HarmBench-Llama-2-13b-cls
Property | Value |
---|---|
Parameter Count | 13B |
Tensor Type | BF16 |
License | MIT |
Paper | HarmBench Paper |
What is HarmBench-Llama-2-13b-cls?
HarmBench-Llama-2-13b-cls is a specialized classifier model designed for evaluating and detecting harmful behaviors in AI language models. Built on the Llama-2 13B architecture, it serves as the official classifier for the HarmBench framework, achieving remarkable 93.19% average agreement with human judgments on behavior classification tasks.
Implementation Details
The model implements a sophisticated classification system that can evaluate both standard text behaviors and contextual behaviors. It utilizes a specific prompt template structure and provides binary (yes/no) classifications for potentially harmful AI outputs.
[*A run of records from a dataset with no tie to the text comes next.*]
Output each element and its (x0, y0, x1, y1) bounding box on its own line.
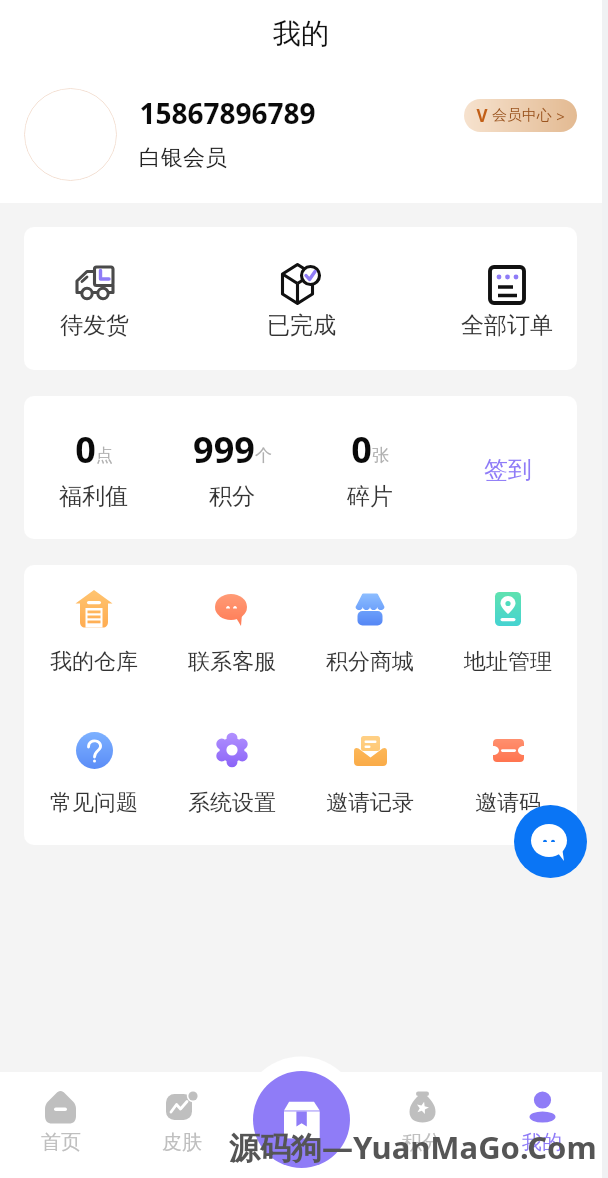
staticText: 系统设置 (188, 789, 276, 817)
staticText: 积分商城 (326, 648, 414, 676)
staticText: > (556, 106, 565, 126)
staticText: 我的 (273, 16, 329, 51)
button[interactable]: 待发货 (44, 257, 144, 340)
button[interactable]: 邀请码 (439, 730, 577, 817)
staticText: 我的 (522, 1130, 562, 1155)
staticText: 全部订单 (461, 311, 553, 340)
staticText: 0 (351, 425, 372, 474)
staticText: 联系客服 (188, 648, 276, 676)
staticText: 会员中心 (492, 106, 552, 125)
staticText: 福利值 (59, 482, 128, 511)
button[interactable]: V (464, 99, 577, 132)
staticText: 个 (255, 445, 272, 466)
button[interactable]: 0 (24, 425, 163, 511)
staticText: 我的仓库 (50, 648, 138, 676)
staticText: 首页 (41, 1130, 81, 1155)
staticText: 签到 (484, 455, 532, 485)
button[interactable]: Avatar (24, 88, 117, 181)
staticText: 皮肤 (162, 1130, 202, 1155)
button[interactable]: Customer service chat (514, 805, 587, 878)
button[interactable]: 皮肤 (121, 1072, 242, 1178)
staticText: 源码狗—YuanMaGo.Com (229, 1126, 597, 1168)
staticText: 常见问题 (50, 789, 138, 817)
staticText: 已完成 (267, 311, 336, 340)
staticText: 碎片 (347, 482, 393, 511)
staticText: 积分 (402, 1130, 442, 1155)
button[interactable]: 积分商城 (301, 589, 439, 676)
staticText: 0 (75, 425, 96, 474)
button[interactable]: 签到 (468, 445, 548, 495)
staticText: 张 (372, 445, 389, 466)
staticText: 白银会员 (139, 144, 227, 172)
button[interactable]: 我的仓库 (24, 589, 163, 676)
staticText: 待发货 (60, 311, 129, 340)
button[interactable]: 地址管理 (439, 589, 577, 676)
button[interactable]: Store (253, 1071, 350, 1168)
button[interactable]: 积分 (362, 1072, 482, 1178)
button[interactable]: 我的 (482, 1072, 602, 1178)
staticText: V (476, 104, 488, 127)
staticText: 点 (96, 445, 113, 466)
button[interactable]: 联系客服 (163, 589, 301, 676)
button[interactable]: 0 (301, 425, 439, 511)
button[interactable]: 首页 (0, 1072, 121, 1178)
staticText: 邀请码 (475, 789, 541, 817)
button[interactable]: 常见问题 (24, 730, 163, 817)
button[interactable]: 999 (163, 425, 301, 511)
button[interactable]: 已完成 (251, 257, 351, 340)
staticText: 地址管理 (464, 648, 552, 676)
button[interactable]: 邀请记录 (301, 730, 439, 817)
staticText: 15867896789 (139, 94, 316, 132)
staticText: 999 (193, 425, 255, 474)
staticText: 邀请记录 (326, 789, 414, 817)
staticText: 积分 (209, 482, 255, 511)
button[interactable]: 全部订单 (457, 257, 557, 340)
button[interactable]: 系统设置 (163, 730, 301, 817)
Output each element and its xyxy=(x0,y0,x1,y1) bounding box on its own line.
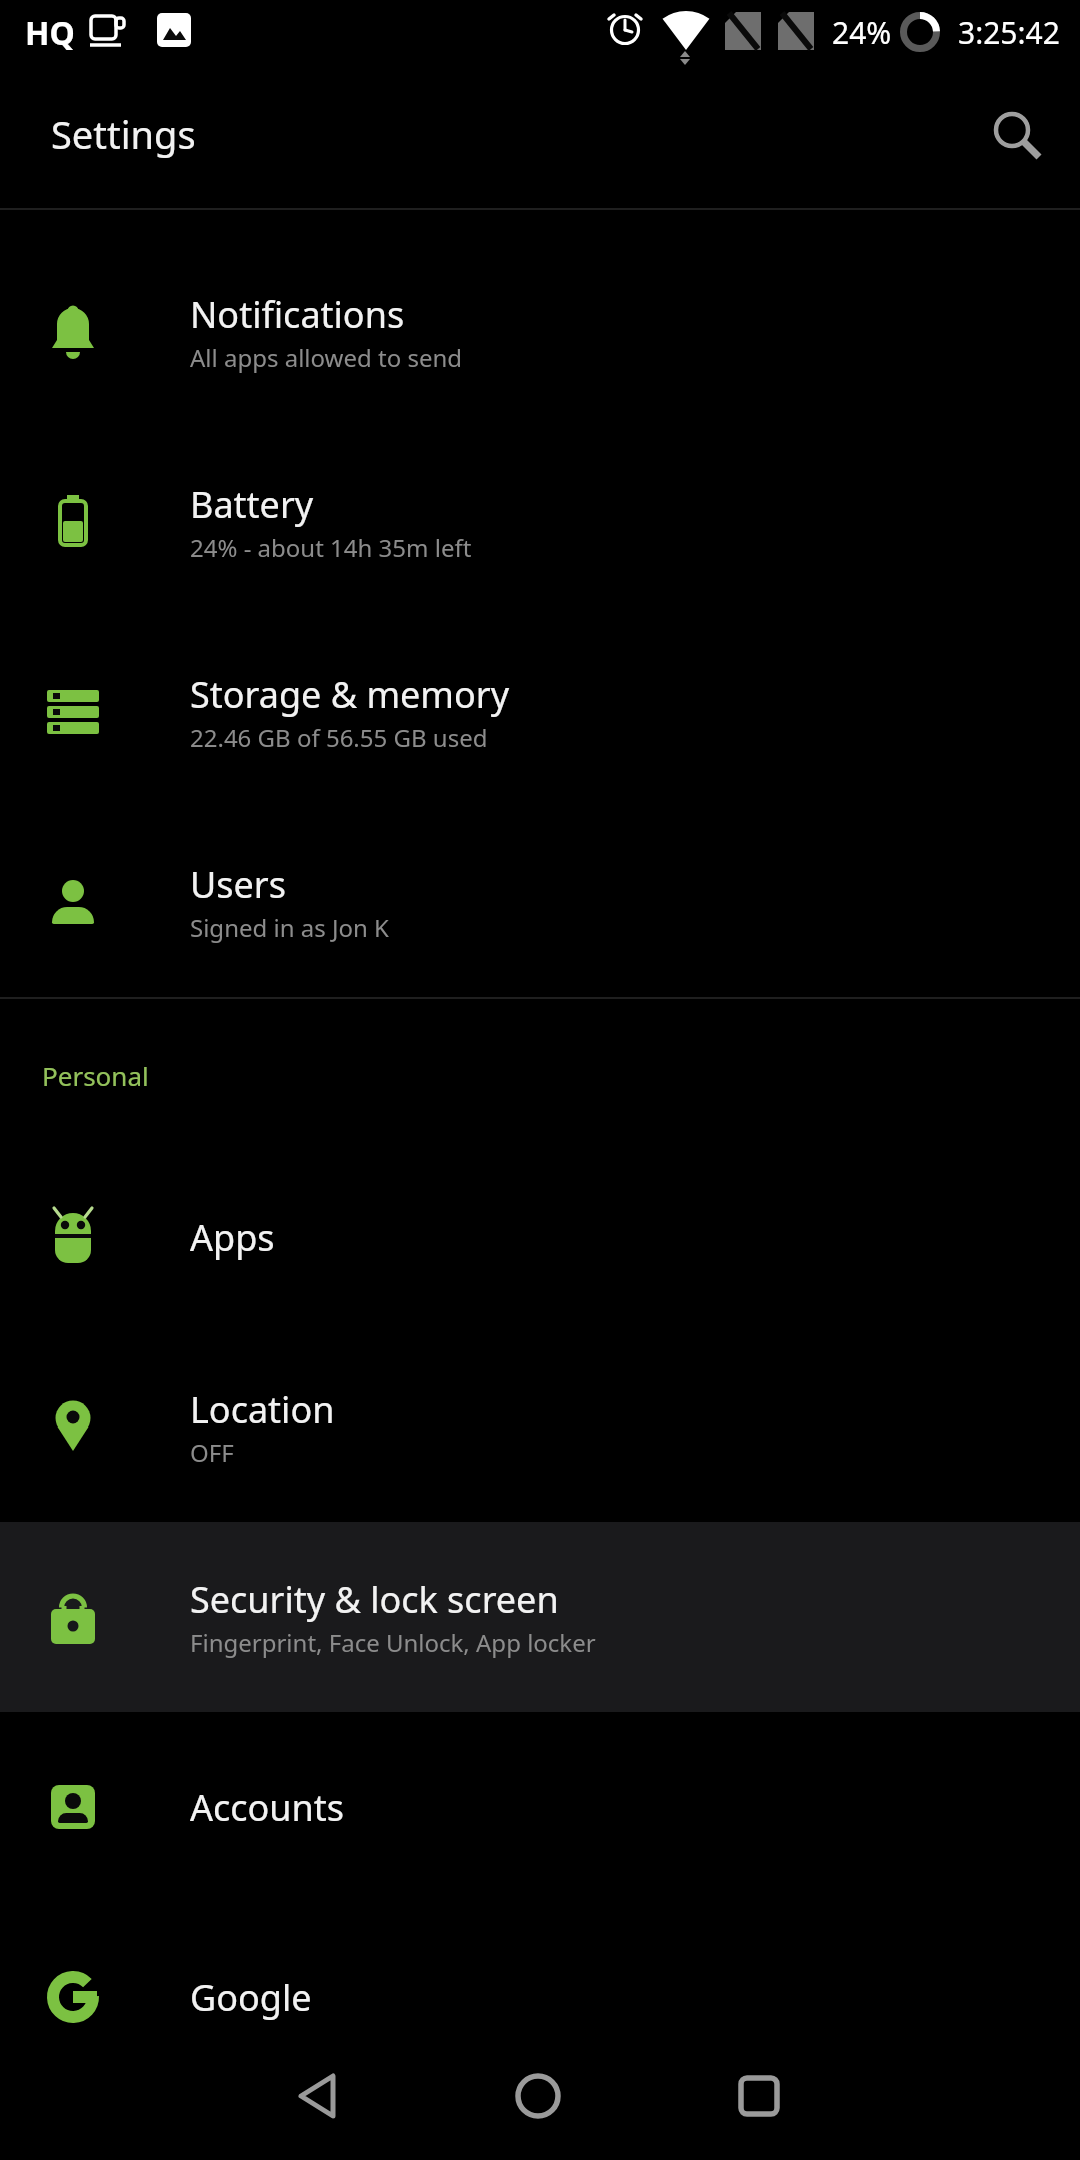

- Supports both standard and contextual behavior classification
- Uses BF16 tensor type for efficient computation
- Implements specific prompt templates for different classification scenarios
- Achieves superior performance compared to other benchmarks like AdvBench and GPTFuzz
Core Capabilities
- 94.53% accuracy on standard behavior classification
- 90.5% accuracy on contextual behavior classification
- Comprehensive evaluation of harmful or undesirable AI outputs
- Support for code-related behavior analysis
- Multi-lingual output assessment capability
Frequently Asked Questions
Q: What makes this model unique?
This model stands out for its exceptional classification accuracy, surpassing even GPT-4's performance in identifying harmful AI behaviors. It's specifically designed for red teaming scenarios and provides robust classification across both standard and contextual behaviors.
Q: What are the recommended use cases?
The model is ideal for AI safety researchers, developers working on content moderation systems, and teams conducting red teaming exercises on language models. It's particularly useful for identifying and filtering potentially harmful or undesirable AI outputs in production environments.